1. NHK
  2. 首都圏ナビ
  3. もっとニュース
  4. “日本一に輝いた納豆”さいたまで長年愛された「あの味をもう一度」

“日本一に輝いた納豆”さいたまで長年愛された「あの味をもう一度」

  • 2022年6月3日

さいたま市で長年愛され、3年前、店主が高齢のために引退し一度は生産を終了した納豆が、4月、復活しました。コンテストで日本一に輝いたという納豆を再び世に送り出したのは、長年、この納豆を味わってきた人たちでした。

“日本一に輝いた”納豆

復活したのは、さいたま市で長年愛されてきた「松葉納豆」です。豆は大粒でふっくらと柔らかく、しっかりとした大豆の味わいが特徴です。25年前に納豆のコンテストで日本一に輝いたこともあり、地元さいたまだけでなく全国から注文があったといいます。

 

豆の味がしっかりして食べ応えのある納豆。

 

スーパーが売っているのとはちょっと違う。

 

10個買いました。友だちにもあげようと思います。

“受け継がせてほしい”と地元からの依頼

松葉納豆の創業者、松嶋俊雄さん(91)と妻の澄子さん(84)は3年前、体力の限界を感じて引退しました。子どもは一般企業に就職したため納豆の製造をやめていました。
松嶋さんが納豆作りに再び取り組むことになったのは「松葉納豆を受け継がせてほしい」という地元の福祉事業所からの依頼があったためです。

埼玉福祉事業協会 理事長 高橋清子さん
「もともと松葉納豆のファンがたくさんいるので、その味を再現することでたくさんのお客さんに利用してもらって障害のある人の自立に向けた工賃確保がかないやすいという願いもあってお願いした」

装い新たな工場で納豆を作っているのは、知的障害や精神障害のある人たちです。彼らに松嶋さんが培ってきた人の肌感覚を大切にした納豆づくりを伝授しています。自分の代でのれんをたたんだ松嶋さんが「松葉納豆」の復活を認めたのには理由があります。

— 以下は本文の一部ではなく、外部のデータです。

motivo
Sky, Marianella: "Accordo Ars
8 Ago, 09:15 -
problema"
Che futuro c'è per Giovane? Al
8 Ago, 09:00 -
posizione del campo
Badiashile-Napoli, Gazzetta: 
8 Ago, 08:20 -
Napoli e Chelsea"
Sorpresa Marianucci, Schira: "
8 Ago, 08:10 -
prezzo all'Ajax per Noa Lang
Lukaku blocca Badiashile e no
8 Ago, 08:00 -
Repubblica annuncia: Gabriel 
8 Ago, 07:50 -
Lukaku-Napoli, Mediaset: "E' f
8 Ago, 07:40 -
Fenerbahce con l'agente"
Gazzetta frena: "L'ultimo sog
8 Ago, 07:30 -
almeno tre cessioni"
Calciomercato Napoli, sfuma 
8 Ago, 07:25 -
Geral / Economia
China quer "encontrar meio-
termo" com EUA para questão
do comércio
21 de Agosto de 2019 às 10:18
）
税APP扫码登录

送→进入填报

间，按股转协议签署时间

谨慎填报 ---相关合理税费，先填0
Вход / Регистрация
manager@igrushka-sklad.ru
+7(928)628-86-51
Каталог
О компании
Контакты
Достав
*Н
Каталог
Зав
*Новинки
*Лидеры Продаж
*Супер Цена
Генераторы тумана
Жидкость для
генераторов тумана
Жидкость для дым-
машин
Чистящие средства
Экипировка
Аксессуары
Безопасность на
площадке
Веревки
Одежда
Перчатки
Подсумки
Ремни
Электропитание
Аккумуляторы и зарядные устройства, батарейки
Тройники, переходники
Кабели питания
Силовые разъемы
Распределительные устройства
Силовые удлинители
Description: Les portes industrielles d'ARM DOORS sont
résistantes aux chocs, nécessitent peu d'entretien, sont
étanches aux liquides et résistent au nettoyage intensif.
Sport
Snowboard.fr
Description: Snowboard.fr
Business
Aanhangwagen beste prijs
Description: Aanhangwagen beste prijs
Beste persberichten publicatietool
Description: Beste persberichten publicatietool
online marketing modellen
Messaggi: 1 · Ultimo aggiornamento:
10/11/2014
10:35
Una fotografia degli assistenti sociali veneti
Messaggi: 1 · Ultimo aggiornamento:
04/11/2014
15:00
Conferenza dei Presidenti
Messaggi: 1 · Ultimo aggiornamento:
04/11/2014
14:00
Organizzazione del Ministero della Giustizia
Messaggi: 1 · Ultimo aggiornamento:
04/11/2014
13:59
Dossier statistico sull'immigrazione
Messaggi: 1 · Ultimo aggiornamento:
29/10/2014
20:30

実はこの福祉事業所ではおよそ20年前から松嶋さんの納豆を給食に出していました。おいしくて大好きだった「松嶋さんの納豆」をなんとか残せないか、事業所のメンバーから声が上がったのです。愛着のある人に「自分の納豆」を受け継いでもらえるならと、松嶋さんは、自ら現場での指導を、かって出ることにしました。

「納豆は冷ますのがいちばんの大敵。換気扇で人間の居場所がいいようにすると納豆がかぜをひく」とアドバイスをする松嶋さん。
指導に訪れた日には、自分が作り上げた味が再現できているか、試食しました。
この日の松嶋さんの評価は…。

松嶋さん

最高の味だ。鑑評会で日本一とったときの味と同じだな。

鈴木昇さん

自分たちでつくったのでおいしいと言われてうれしいです。これからも松嶋さんの力を借りておいしい納豆をつくっていきたいと思います。

 

これで松葉納豆、私のあとを継いでくれると思うと本当にうれしく思います。今後も体の許すかぎり力を差し上げたい。

この納豆は、さいたま市などにある障害のある人たちが働く、9つの店舗で販売されています。